Forum Discussion
NimbostratusRewrite http header to https and change the URI same time
I have a need to write an iRule to firstly force connection from a http to https and also change the URL . I have 4 VIP's 1 for www traffic with a simple "https://[HTTP::host][HTTP::uri]" to force to https which takes it to the 443 (VIP2). But now, this url is being switched to a new URL. A connection over http://test1.mydomain.com or https://test1.mydomain.com
I need to force a 30x to the client to go to the new URL https://test2.mydomain.com . So I can write on VIP 1 :- when HTTP_REQUEST { HTTP::redirect "https://[HTTP::host][HTTP::uri]" }
which will force to to https and then on the 443 (VIP2) I will need another iRule to re-direct to new URL such as :- when HTTP_REQUEST {
if { [HTTP::header host] eq "test1.mydomain.com" } {
HTTP::header replace Host "test2.mydomain.com"
}
}
But, will this deal with https://test1.intamac.com re-write to https://test2.intamac.com and the client/browser will not get any client SSL errors certificate not matching ?6 Replies
Thomas_GobetHi Paul,
With this kind of redirections you will have certificates errors.
Solutions you have is to show two SSL certificates or to use a wildcard one.
Geoff_LittlewooWhat do you mean show two SSL certificates ? What certificate errors ? surely I am sending a response back to the browser hence below I am suggesting using a 301 (permanent re-direct)
The SSL certificate is a customers one so I cannot do a wildcard. I was thinking of doing a HTTP::respond 301 location "https://test2.mydomain.net"
- Thomas_Gobet
Sorry I made a mistake, I wanted to tell "to use 2 certificates".

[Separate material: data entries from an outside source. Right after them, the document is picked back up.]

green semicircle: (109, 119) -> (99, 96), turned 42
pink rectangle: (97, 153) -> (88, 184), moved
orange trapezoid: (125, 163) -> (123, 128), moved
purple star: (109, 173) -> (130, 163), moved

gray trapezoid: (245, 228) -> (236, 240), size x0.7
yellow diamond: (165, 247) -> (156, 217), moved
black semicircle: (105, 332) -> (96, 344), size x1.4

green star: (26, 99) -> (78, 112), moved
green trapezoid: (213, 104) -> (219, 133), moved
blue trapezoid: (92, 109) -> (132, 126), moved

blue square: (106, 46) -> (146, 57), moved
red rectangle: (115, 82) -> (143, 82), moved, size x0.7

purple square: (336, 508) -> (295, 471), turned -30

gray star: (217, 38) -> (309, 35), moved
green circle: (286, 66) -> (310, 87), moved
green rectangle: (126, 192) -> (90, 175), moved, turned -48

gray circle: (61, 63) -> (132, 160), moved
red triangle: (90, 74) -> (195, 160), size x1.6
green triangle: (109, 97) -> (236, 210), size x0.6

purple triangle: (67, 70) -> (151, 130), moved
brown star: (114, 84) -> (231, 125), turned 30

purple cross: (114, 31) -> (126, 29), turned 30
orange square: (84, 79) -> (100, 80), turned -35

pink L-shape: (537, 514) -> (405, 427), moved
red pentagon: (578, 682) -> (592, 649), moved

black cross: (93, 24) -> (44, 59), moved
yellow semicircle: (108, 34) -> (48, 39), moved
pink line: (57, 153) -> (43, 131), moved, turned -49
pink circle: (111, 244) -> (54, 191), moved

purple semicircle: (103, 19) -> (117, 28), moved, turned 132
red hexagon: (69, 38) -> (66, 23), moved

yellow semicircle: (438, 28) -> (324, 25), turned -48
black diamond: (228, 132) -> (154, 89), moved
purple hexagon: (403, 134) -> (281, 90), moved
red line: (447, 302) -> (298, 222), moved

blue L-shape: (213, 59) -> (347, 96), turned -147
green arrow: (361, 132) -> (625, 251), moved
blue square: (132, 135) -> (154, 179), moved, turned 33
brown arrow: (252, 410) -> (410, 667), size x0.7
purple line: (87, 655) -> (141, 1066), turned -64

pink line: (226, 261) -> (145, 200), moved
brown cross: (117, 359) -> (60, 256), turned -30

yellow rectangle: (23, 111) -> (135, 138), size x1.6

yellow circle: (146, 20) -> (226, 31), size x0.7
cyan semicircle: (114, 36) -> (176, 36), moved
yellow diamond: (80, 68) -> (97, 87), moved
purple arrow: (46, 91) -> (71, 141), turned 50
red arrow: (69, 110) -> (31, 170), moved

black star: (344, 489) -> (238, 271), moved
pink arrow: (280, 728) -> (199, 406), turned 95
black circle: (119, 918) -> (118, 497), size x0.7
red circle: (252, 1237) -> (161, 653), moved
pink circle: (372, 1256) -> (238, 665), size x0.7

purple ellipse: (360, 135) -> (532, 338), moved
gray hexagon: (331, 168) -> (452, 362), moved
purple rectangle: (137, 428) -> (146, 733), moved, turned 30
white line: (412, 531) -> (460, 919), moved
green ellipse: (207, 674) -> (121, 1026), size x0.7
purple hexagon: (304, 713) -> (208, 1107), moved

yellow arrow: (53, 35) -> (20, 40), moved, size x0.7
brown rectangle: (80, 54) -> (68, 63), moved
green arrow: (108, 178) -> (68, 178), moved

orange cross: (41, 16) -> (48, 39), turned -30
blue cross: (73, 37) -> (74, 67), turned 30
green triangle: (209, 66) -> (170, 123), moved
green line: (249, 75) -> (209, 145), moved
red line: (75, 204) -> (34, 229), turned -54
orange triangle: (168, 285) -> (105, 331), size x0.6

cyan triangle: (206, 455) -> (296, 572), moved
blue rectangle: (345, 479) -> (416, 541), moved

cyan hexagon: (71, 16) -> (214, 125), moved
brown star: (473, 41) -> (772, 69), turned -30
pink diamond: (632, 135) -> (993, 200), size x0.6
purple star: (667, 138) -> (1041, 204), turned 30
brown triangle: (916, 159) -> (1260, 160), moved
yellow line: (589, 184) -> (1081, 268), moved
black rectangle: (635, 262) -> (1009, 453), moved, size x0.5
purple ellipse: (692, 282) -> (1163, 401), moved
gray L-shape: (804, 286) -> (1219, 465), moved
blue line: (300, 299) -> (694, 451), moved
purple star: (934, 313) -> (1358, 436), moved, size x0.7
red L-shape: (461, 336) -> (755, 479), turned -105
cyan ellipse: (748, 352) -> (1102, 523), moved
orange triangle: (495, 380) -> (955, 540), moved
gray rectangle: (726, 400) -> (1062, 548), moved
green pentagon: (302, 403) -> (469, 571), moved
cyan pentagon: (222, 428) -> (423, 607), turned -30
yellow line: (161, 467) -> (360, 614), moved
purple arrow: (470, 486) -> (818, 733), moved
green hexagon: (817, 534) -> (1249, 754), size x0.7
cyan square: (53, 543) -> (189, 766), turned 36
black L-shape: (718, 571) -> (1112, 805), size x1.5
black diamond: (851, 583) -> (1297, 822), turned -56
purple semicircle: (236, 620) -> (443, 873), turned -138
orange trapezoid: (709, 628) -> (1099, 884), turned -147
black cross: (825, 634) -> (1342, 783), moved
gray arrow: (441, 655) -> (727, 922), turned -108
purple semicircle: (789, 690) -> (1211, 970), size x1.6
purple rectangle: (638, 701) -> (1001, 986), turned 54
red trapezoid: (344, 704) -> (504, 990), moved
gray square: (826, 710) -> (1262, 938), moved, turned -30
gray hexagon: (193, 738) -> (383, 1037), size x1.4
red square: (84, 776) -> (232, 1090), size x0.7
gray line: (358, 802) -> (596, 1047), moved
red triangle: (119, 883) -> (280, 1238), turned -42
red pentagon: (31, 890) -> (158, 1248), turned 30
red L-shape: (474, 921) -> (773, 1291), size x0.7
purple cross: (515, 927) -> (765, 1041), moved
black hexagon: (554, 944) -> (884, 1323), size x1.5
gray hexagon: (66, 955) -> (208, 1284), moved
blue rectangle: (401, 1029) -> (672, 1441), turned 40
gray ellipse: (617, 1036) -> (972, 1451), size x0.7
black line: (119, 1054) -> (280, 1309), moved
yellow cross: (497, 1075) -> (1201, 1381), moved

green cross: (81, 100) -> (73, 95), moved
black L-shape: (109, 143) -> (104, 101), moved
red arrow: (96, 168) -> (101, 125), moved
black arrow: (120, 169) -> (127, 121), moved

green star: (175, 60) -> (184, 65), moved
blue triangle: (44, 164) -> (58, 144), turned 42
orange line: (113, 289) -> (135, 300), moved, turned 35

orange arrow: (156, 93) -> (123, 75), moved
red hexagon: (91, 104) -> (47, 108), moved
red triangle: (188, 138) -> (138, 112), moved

You should use 2 virtual servers, with a specific SSL profile on each.The error you will have is your certificate isn't recognized by a CA (as it's not the good FQDN).
- Geoff_Littlewoo
Thomas, I put in the question, I will have 4 VIPs > The first pair will have 1 listening on 80 and the other on 443. This is in place currently and I have a simple https://[HTTP::host][HTTP::uri] on the 80 VIP forcing the client to come back on https but , the customer is migrating to a new URL and wants to be able to force to the the new URL " test2.mydomain.com" . What I could do was a re-write on VIP 1 to https then on VIP2 re-write to the new URL "test2.mydomain.com" so the client should use the new URL even though they may have bookmarked the orginal URL. But there are a few un-knowns .... and best way to do this. Hence my questions.
- JRahm
Admin
Are you needing rewrites or redirects? I'm not quite sure from reading through the posts. Rewrites will only impact what happens behind the BIG-IP. Redirects will impact what the client sees. Assuming redirects, if both sites have valid certificates, a redirect won't throw ssl errors. Why not redirect from the original port 80 to the new port 443?
port 80 original virtual server when HTTP_REQUEST { HTTP::redirect https://test2.mydomain.com[HTTP::uri] } - Thomas_Gobet
Ok that's perfect, you won't have any issue on certificates uses.
To avoid many redirect, it should be good to redirect your customer directly from the first virtual server, and also on the second one for those who have bookmarked it.